Two months later we broke up again, this time for good.
I am sure that most of us have been in a similar situation in our lives, and know this feeling. The boiling hot tears, the deep flushing of the cheeks. The mumbled conversation and the inability to look into their eyes. That lump in your throat and the deep pain in your gut. Deep, rich anger, both at yourself and your now sudden ex. Crippling shame, sudden sharp darts of suspicion, and a flood of ‘why?’ ‘what if?’ and ‘what now?’
I took this break-up badly. The next 6-8 months was a blur of alcohol and poor choices. I alienated friends, failed university, and almost lost my job. I was completely consumed by my failure, even if I couldn’t see it.
Then 2012 came about, and with it, changes. I met a group of Magic players who took things a little more seriously. I was good enough to be competitive, having drafted a lot recently and was accepted. I was asked whether I was going to GP Melbourne, a Dark Ascension/Innistrad sealed and draft event. I’d never heard of a GP before and it sounded fun. I decided to go and spent the next couple of months mastering the format. I won 3 byes at a GPT and was soon in Day 2, X-3 going into my second draft pod, with a good chance to make cash in my first large tournament.
I was disqualified.
I was having an exceptionally poor draft and as a result, would often look up to the ceiling to try and get my head around what was happening (I had never done a competitive draft in my life, my GPT win was in Standard). Because of the double-faced cards, it was seen by the judges that I was attempting to gather extra information. I was pulled aside during deck building, and was told (very politely and kindly) that I would be unable to continue the tournament.
That same feeling from a year ago hit me, I was consumed. Instead of drinking, I just couldn’t touch cardboard. The judge told me I could keep my deck. I ripped it up. My friends consoled me, and gave me cards as presents. I ripped them up. I was bitter, defeated, and deep in a pit. It took me 6 months to look at cardboard again. But I got it back.
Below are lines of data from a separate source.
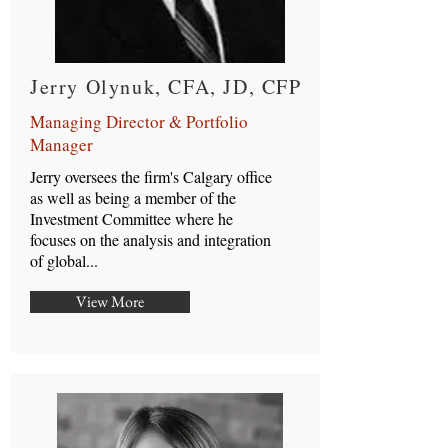
Jerry Olynuk, CFA, JD, CFP
Managing Director & Portfolio
Manager
Jerry oversees the firm's Calgary office
as well as being a member of the
Investment Committee where he
focuses on the analysis and integration
of global...
View More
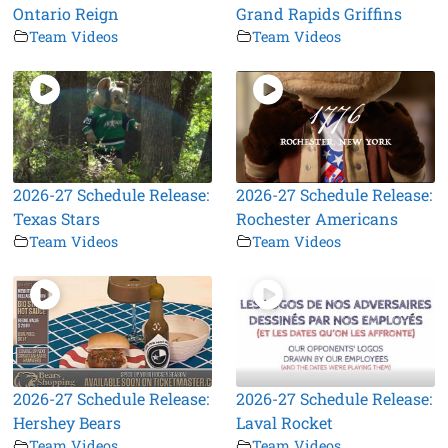
Ontario Reign
Grand Rapids Griffins
Team Videos
Team Videos
2026-27 Schedule Release:
2026-27 Schedule Release:
Texas Stars
Rochester Americans
Team Videos
Team Videos
2026-27 Schedule Release:
2026-27 Schedule Release:
Hershey Bears
Laval Rocket
Team Videos
Team Videos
Furthermore, I got it together.
It may be due to age, experience, or a sudden realisation, but somewhere along the line, I knew that I needed to stop falling into the same bad habits, to try to mitigate the damage that passion causes to my life, and my results in Magic. Instead of getting angry at a loss or a mistake, I try to acknowledge and note it, and to learn from it. Instead of flitting from deck to deck, I try to master a strategy that I feel comfortable with, to channel my passion into changing just one or two cards for a tournament, instead of 75. This has brought both my win percentage and consistency up. Instead of spiking the occasional victory, I will often find myself in top 8’s of PTQs, and day 2’s of GPs. I find that the people surrounding me want to stick around, instead of fading from my life.
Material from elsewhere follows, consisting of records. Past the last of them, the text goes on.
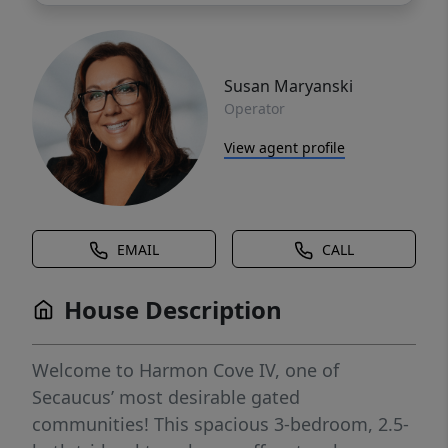
Susan Maryanski
Operator
View agent profile
EMAIL
CALL
House Description
Welcome to Harmon Cove IV, one of
Secaucus’ most desirable gated
communities! This spacious 3-bedroom, 2.5-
I have been with a lovely girl for two and a half years, and today we broke up. Once more, those tears, hotter than they have been in my entire life, tumbled down my face. That dark thought of wiping my mind clear with drink and party and poor choices rose again. But tomorrow is my first day of university for the semester, and there is life to be lived.
Perhaps I am now finding in life the same thing I found in Magic. I’m finding that instead of trying to get it back, getting it together is the correct play. So instead of letting your passion towards life and Magic govern what you do, use that passion to improve.
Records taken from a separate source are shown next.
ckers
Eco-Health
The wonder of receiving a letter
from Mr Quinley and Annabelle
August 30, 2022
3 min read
I sadly can’t make it to GP Auckland, but I plan on being at Sydney. I plan on doing very well.
Russell is a moustached magician from Adelaide. Since starting Magic in 2003, he has advanced from kitchen-top Magic to the highest level: that is to say, avoiding playing Magic as much as he can. His achievements include owning a collection of the card Jar of Eyeballs, becoming the pinnacle of fashion in Australian Magic, and sleeping with 3 Pro Tour competitors.